Segment Open

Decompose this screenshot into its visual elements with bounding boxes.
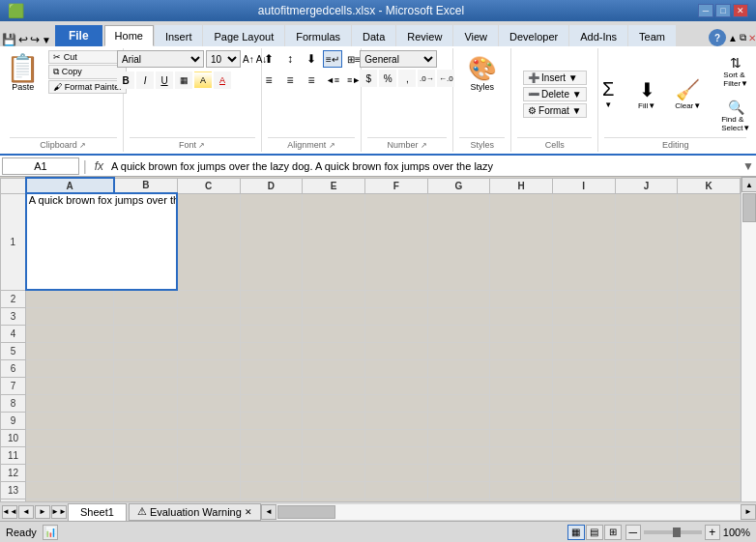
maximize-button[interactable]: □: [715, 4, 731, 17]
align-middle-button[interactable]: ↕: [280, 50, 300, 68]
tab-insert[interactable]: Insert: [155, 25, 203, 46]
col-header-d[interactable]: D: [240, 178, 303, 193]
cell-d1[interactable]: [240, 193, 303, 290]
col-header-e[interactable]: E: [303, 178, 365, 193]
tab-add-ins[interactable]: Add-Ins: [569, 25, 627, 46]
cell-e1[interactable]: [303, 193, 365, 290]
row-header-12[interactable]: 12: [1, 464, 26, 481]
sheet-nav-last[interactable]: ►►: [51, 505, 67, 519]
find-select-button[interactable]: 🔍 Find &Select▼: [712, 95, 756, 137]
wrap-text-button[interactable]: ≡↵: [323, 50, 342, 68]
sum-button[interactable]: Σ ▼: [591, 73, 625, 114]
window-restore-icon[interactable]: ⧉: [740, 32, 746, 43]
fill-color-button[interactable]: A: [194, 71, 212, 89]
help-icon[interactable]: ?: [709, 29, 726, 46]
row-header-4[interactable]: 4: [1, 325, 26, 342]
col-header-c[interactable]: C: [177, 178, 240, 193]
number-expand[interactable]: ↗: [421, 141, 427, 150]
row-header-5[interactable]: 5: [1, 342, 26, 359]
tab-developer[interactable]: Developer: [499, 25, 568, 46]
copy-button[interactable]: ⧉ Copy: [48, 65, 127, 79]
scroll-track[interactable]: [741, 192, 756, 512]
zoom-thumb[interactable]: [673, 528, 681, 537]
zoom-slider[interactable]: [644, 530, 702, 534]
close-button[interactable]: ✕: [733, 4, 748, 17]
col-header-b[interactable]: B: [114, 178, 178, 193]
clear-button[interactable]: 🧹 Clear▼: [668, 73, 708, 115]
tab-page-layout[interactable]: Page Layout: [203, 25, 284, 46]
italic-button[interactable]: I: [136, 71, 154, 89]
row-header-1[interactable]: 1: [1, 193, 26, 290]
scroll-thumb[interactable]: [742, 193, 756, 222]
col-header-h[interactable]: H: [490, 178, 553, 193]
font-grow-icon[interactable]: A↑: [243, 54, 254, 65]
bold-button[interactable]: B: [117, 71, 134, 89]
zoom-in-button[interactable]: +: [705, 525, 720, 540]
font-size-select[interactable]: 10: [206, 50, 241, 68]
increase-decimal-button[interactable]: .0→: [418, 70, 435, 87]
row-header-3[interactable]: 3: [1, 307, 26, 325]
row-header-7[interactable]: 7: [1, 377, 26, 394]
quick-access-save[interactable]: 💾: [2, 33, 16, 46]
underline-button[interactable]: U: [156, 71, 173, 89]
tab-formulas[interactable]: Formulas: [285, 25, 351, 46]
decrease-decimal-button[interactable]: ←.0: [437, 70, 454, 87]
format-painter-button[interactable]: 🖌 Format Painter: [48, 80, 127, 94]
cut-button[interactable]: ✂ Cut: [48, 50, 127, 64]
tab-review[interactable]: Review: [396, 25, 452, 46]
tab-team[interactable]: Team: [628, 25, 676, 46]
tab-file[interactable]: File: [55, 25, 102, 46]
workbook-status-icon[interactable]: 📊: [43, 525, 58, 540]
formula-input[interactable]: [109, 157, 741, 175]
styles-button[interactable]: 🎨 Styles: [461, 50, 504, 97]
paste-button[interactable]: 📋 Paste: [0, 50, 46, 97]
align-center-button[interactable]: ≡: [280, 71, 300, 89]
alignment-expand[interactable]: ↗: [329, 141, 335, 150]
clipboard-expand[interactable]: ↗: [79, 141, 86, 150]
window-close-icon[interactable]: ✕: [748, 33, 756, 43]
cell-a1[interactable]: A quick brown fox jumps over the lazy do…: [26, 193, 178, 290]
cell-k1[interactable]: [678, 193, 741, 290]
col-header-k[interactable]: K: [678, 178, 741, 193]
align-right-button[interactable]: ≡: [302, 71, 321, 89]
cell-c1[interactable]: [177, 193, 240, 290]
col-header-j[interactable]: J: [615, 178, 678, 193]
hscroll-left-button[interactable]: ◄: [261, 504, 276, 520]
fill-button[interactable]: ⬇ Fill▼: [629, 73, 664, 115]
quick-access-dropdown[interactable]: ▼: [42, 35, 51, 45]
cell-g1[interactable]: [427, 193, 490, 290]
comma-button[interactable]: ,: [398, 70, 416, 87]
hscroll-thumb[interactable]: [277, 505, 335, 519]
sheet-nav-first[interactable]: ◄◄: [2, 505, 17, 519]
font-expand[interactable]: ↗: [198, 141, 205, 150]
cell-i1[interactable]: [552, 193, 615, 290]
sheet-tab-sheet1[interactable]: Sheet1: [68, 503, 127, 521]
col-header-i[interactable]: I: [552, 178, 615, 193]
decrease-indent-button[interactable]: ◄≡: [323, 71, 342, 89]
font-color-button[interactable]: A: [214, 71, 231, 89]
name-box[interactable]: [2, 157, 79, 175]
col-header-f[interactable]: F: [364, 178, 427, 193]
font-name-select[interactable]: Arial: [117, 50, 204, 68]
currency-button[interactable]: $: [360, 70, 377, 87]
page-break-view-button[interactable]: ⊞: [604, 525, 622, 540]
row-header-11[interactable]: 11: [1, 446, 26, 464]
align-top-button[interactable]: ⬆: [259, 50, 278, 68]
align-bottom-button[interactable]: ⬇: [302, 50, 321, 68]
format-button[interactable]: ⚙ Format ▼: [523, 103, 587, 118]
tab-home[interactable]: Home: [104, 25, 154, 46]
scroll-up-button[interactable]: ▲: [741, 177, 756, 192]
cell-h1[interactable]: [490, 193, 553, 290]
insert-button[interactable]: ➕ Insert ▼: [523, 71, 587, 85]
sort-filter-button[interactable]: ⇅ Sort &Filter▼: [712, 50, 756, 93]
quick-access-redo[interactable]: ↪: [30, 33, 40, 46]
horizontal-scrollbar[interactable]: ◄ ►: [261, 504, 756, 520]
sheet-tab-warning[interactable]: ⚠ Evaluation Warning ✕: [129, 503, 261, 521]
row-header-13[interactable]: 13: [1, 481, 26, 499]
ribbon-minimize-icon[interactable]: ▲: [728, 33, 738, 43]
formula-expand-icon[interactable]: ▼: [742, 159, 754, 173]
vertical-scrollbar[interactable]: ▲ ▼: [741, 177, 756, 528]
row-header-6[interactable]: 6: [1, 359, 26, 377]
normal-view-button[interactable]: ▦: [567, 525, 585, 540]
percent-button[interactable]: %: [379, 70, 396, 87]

Segment Closed

[What this task involves]: The whole listing must be restated word for word. Leave out any pictures.

[Output for this task]:
Decompose this screenshot into its visual elements with bounding boxes.
maximize-button[interactable]: □: [715, 4, 731, 17]
align-middle-button[interactable]: ↕: [280, 50, 300, 68]
tab-insert[interactable]: Insert: [155, 25, 203, 46]
col-header-d[interactable]: D: [240, 178, 303, 193]
cell-d1[interactable]: [240, 193, 303, 290]
col-header-e[interactable]: E: [303, 178, 365, 193]
tab-add-ins[interactable]: Add-Ins: [569, 25, 627, 46]
cell-e1[interactable]: [303, 193, 365, 290]
row-header-12[interactable]: 12: [1, 464, 26, 481]
sheet-nav-last[interactable]: ►►: [51, 505, 67, 519]
find-select-button[interactable]: 🔍 Find &Select▼: [712, 95, 756, 137]
wrap-text-button[interactable]: ≡↵: [323, 50, 342, 68]
sum-button[interactable]: Σ ▼: [591, 73, 625, 114]
window-restore-icon[interactable]: ⧉: [740, 32, 746, 43]
fill-color-button[interactable]: A: [194, 71, 212, 89]
help-icon[interactable]: ?: [709, 29, 726, 46]
row-header-4[interactable]: 4: [1, 325, 26, 342]
col-header-c[interactable]: C: [177, 178, 240, 193]
number-expand[interactable]: ↗: [421, 141, 427, 150]
row-header-5[interactable]: 5: [1, 342, 26, 359]
tab-developer[interactable]: Developer: [499, 25, 568, 46]
copy-button[interactable]: ⧉ Copy: [48, 65, 127, 79]
scroll-track[interactable]: [741, 192, 756, 512]
zoom-thumb[interactable]: [673, 528, 681, 537]
zoom-slider[interactable]: [644, 530, 702, 534]
close-button[interactable]: ✕: [733, 4, 748, 17]
col-header-b[interactable]: B: [114, 178, 178, 193]
clear-button[interactable]: 🧹 Clear▼: [668, 73, 708, 115]
tab-page-layout[interactable]: Page Layout: [203, 25, 284, 46]
italic-button[interactable]: I: [136, 71, 154, 89]
row-header-1[interactable]: 1: [1, 193, 26, 290]
scroll-thumb[interactable]: [742, 193, 756, 222]
col-header-h[interactable]: H: [490, 178, 553, 193]
font-grow-icon[interactable]: A↑: [243, 54, 254, 65]
bold-button[interactable]: B: [117, 71, 134, 89]
zoom-in-button[interactable]: +: [705, 525, 720, 540]
font-size-select[interactable]: 10: [206, 50, 241, 68]
increase-decimal-button[interactable]: .0→: [418, 70, 435, 87]
row-header-3[interactable]: 3: [1, 307, 26, 325]
row-header-7[interactable]: 7: [1, 377, 26, 394]
quick-access-save[interactable]: 💾: [2, 33, 16, 46]
underline-button[interactable]: U: [156, 71, 173, 89]
tab-formulas[interactable]: Formulas: [285, 25, 351, 46]
decrease-decimal-button[interactable]: ←.0: [437, 70, 454, 87]
format-painter-button[interactable]: 🖌 Format Painter: [48, 80, 127, 94]
cut-button[interactable]: ✂ Cut: [48, 50, 127, 64]
tab-review[interactable]: Review: [396, 25, 452, 46]
tab-team[interactable]: Team: [628, 25, 676, 46]
tab-file[interactable]: File: [55, 25, 102, 46]
workbook-status-icon[interactable]: 📊: [43, 525, 58, 540]
formula-input[interactable]: [109, 157, 741, 175]
styles-button[interactable]: 🎨 Styles: [461, 50, 504, 97]
paste-button[interactable]: 📋 Paste: [0, 50, 46, 97]
align-center-button[interactable]: ≡: [280, 71, 300, 89]
alignment-expand[interactable]: ↗: [329, 141, 335, 150]
clipboard-expand[interactable]: ↗: [79, 141, 86, 150]
window-close-icon[interactable]: ✕: [748, 33, 756, 43]
cell-a1[interactable]: A quick brown fox jumps over the lazy do…: [26, 193, 178, 290]
cell-k1[interactable]: [678, 193, 741, 290]
col-header-k[interactable]: K: [678, 178, 741, 193]
align-right-button[interactable]: ≡: [302, 71, 321, 89]
cell-c1[interactable]: [177, 193, 240, 290]
col-header-j[interactable]: J: [615, 178, 678, 193]
hscroll-left-button[interactable]: ◄: [261, 504, 276, 520]
fill-button[interactable]: ⬇ Fill▼: [629, 73, 664, 115]
quick-access-dropdown[interactable]: ▼: [42, 35, 51, 45]
cell-g1[interactable]: [427, 193, 490, 290]
comma-button[interactable]: ,: [398, 70, 416, 87]
hscroll-thumb[interactable]: [277, 505, 335, 519]
sheet-nav-first[interactable]: ◄◄: [2, 505, 17, 519]
font-expand[interactable]: ↗: [198, 141, 205, 150]
cell-i1[interactable]: [552, 193, 615, 290]
sheet-tab-sheet1[interactable]: Sheet1: [68, 503, 127, 521]
col-header-i[interactable]: I: [552, 178, 615, 193]
decrease-indent-button[interactable]: ◄≡: [323, 71, 342, 89]
font-color-button[interactable]: A: [214, 71, 231, 89]
name-box[interactable]: [2, 157, 79, 175]
col-header-f[interactable]: F: [364, 178, 427, 193]
font-name-select[interactable]: Arial: [117, 50, 204, 68]
currency-button[interactable]: $: [360, 70, 377, 87]
page-break-view-button[interactable]: ⊞: [604, 525, 622, 540]
row-header-11[interactable]: 11: [1, 446, 26, 464]
align-top-button[interactable]: ⬆: [259, 50, 278, 68]
align-bottom-button[interactable]: ⬇: [302, 50, 321, 68]
format-button[interactable]: ⚙ Format ▼: [523, 103, 587, 118]
tab-home[interactable]: Home: [104, 25, 154, 46]
scroll-up-button[interactable]: ▲: [741, 177, 756, 192]
cell-h1[interactable]: [490, 193, 553, 290]
insert-button[interactable]: ➕ Insert ▼: [523, 71, 587, 85]
sort-filter-button[interactable]: ⇅ Sort &Filter▼: [712, 50, 756, 93]
quick-access-redo[interactable]: ↪: [30, 33, 40, 46]
horizontal-scrollbar[interactable]: ◄ ►: [261, 504, 756, 520]
sheet-tab-warning[interactable]: ⚠ Evaluation Warning ✕: [129, 503, 261, 521]
row-header-13[interactable]: 13: [1, 481, 26, 499]
ribbon-minimize-icon[interactable]: ▲: [728, 33, 738, 43]
formula-expand-icon[interactable]: ▼: [742, 159, 754, 173]
vertical-scrollbar[interactable]: ▲ ▼: [741, 177, 756, 528]
row-header-6[interactable]: 6: [1, 359, 26, 377]
normal-view-button[interactable]: ▦: [567, 525, 585, 540]
percent-button[interactable]: %: [379, 70, 396, 87]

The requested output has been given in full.